This paper was written by students in a course at Bryn Mawr and Haverford Colleges, and reflects those students' research and thoughts at the time the paper was written. Like other things on Serendip, the paper is not intended to be "authoritative" but is instead provided to encourage others to themselves learn about and think through subjects of interest, and, by providing relevant web links, to serve as a "window" to help them do so. Web links were active as of the time the paper was posted but are not updated. |
Sex and Gender
2005 Final Web Papers
On Serendip
There can be no question that we live in a culture that has sex on its mind. Every time we turn on the television or flip through a magazine, our eyes are bombarded with sexy commercials for everything from cigarettes to shoes, sitcoms about 20-somethings who sit in coffee shops and make suggestive jokes, or ads filled with voluptuous models who laze about on silk sheets and show off the newest bra. We've all heard the adage: "Sex sells."
However, just because sex is everywhere does not mean that America is comfortable with sex. One merely needs to look at the President's current "abstinence only" national plan to know that sex is a danger and an allure to Americans. We love it and hate it. We want it on our TV, yet we want it hidden away from children. We want our porn websites, but we want sexual predators locked away forever.
The following four essays all look at America's relationship with sex, albeit in very different ways. Kelsey G's paper begins with the claim that sexual freedom is essential for a woman's freedom. She argues that since sex-positive feminism believes that sexual freedom is an essential component of feminism, feminists should not resist or vilify the sex industry. Looking at women in First World countries who make a living in the sex industry, Kelsey insists that these women commercialize their bodies and sell sex in a way that empowers them. Far from being pathetic victims or brainless pawns, Kelsey argues that these women are strong and capable. Feminist theory must be expanded, she says, so that constructive dialogue about the sex industry can be brought to the table.
Elle Stacy's paper discusses the importance of sexual education in America. Throughout America's history, she argues, there has been a considerably sex-negative political atmosphere. This has, in turn, resulted in some of the highest rates of STDs, and teen pregnancies in the industrialized world. Political figures in America's history who have who have brought up the possibility of teaching sex education in K1-12 public schools have been ostracized or fired from their positions. However, this paper takes a new stance on sex-education, beyond that in K1-12 schooling. Instead of fighting a losing battle with sex-negative proponents, this paper proposes a new venue for teaching comprehensive sex education to America's rising adults: College. While this may seem like too late in the game to start talking about comprehensive safe, and safer-sex ('safer' meaning beyond contraceptive health, including healthy relationships and healthy lifestyle habits), her paper argues a better-late-than-never approach.
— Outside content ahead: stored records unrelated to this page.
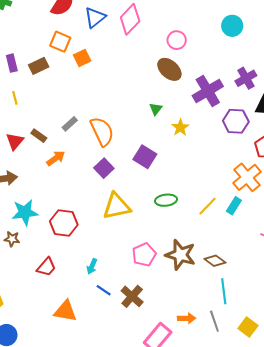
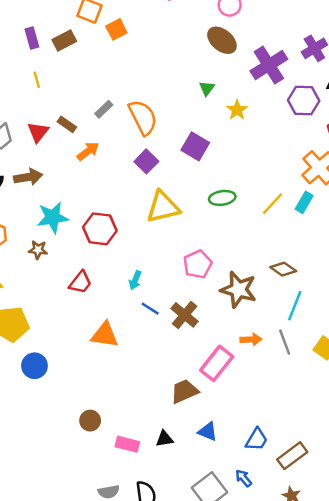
brown star: (180, 255) -> (238, 290), moved
cyan line: (224, 291) -> (295, 306), turned 30

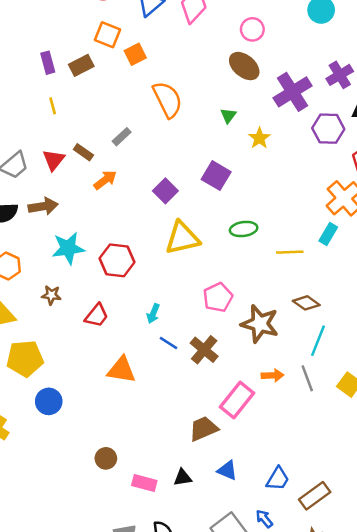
orange semicircle: (143, 117) -> (167, 100), moved
yellow line: (272, 204) -> (290, 252), moved, turned 45
brown star: (38, 250) -> (51, 295), moved

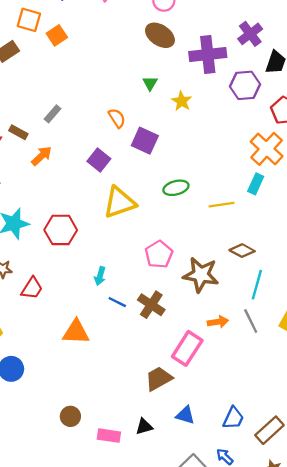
purple cross: (293, 92) -> (208, 55), turned 32
orange semicircle: (167, 100) -> (117, 118), moved, size x0.6
red trapezoid: (97, 316) -> (32, 288), moved

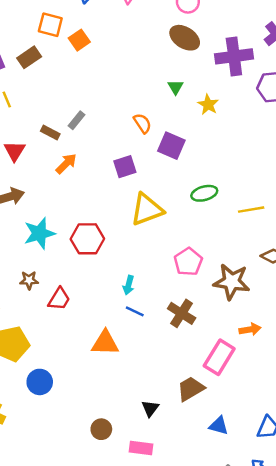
brown rectangle: (18, 132) -> (50, 133), moved
purple square: (99, 160) -> (125, 167), turned 35
blue line: (117, 302) -> (135, 311), moved
black triangle: (144, 427) -> (150, 408), moved, turned -36

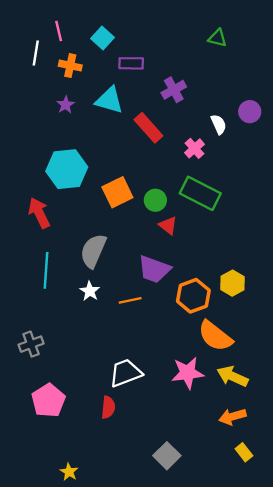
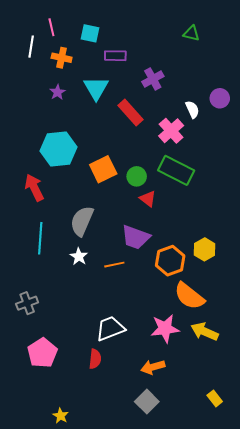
cyan square: (102, 38) -> (90, 33), turned -30
cyan triangle: (109, 100) -> (96, 88), turned 44
pink cross: (194, 148) -> (171, 131), size x1.4
orange arrow: (232, 417) -> (153, 367), moved

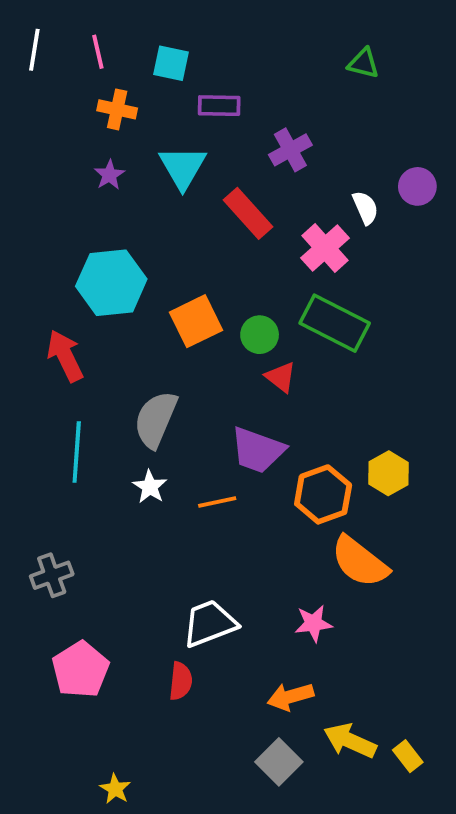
white line: (31, 47) -> (34, 50), moved
pink star: (165, 328) -> (313, 623), size x0.7
yellow arrow: (205, 332) -> (350, 741), moved

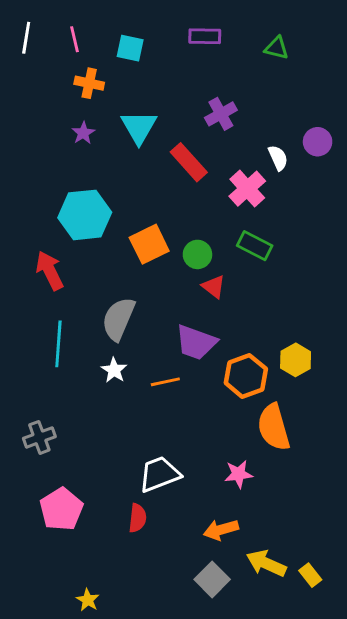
purple rectangle: (219, 106) -> (205, 36), moved
green rectangle: (335, 323) -> (255, 246), size x0.7
orange semicircle: (360, 562) -> (274, 427), turned 36

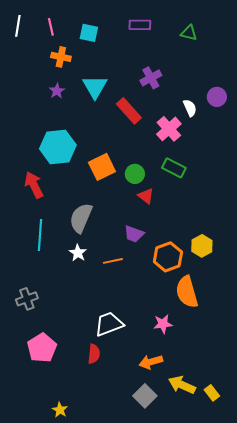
purple trapezoid: (196, 342) -> (134, 234), size x0.7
Kathryn Corbin's paper steps back from politics to consider the theory behind sex-negative feminism. On one hand, sex-positive feminists such as Wendy Chapkis and Carol Queen advocate female sexuality and also women's participation in the sex industry. On the flip side, anti-sex feminists like Catherine MacKinnon and Andrea Dworkin argue that any type of situation that sexually objectifies the female is offensive. Sex, they say, is not an intimate act between two people, but an incident in which a woman's body is penetrated and debased. Kathryn takes issue with this standpoint and argues that feminists should never make sex the enemy. Kathryn insists that it is about time we feminists reclaim sex as a powerful and feminist action.
Finally, Sarah Halter looks into laws about sex, specifically hate crime legislation. Using the recent passage of the Local Law Enforcement Hate Crimes Prevention Act as a starting place, Sarah explores the history of hate crime legislation. She argues that legislation like this is necessary because America believes in a sex hierarchy in which heterosexual married sex is sacred, and all else other is less. This belief leads to the vilifying of "Other" sex acts. After going into the history behind this hierarchy, Sarah concludes that the government must rule in favor of hate crime legislation so that it can make an ideological statement that it wishes to accept those who practice "Other" sex acts. Only then can America begin to demolish the sex hierarchy.
The intent of our papers is to invite others to the Table of Sex. We want to add our voices to the dialogue about sex and insist that the expansion of this dialogue is necessary. Despite the moral objections or religions fears of many Americans, sex will not go away. And in order for our country to progress, we must expand the discussion about sex.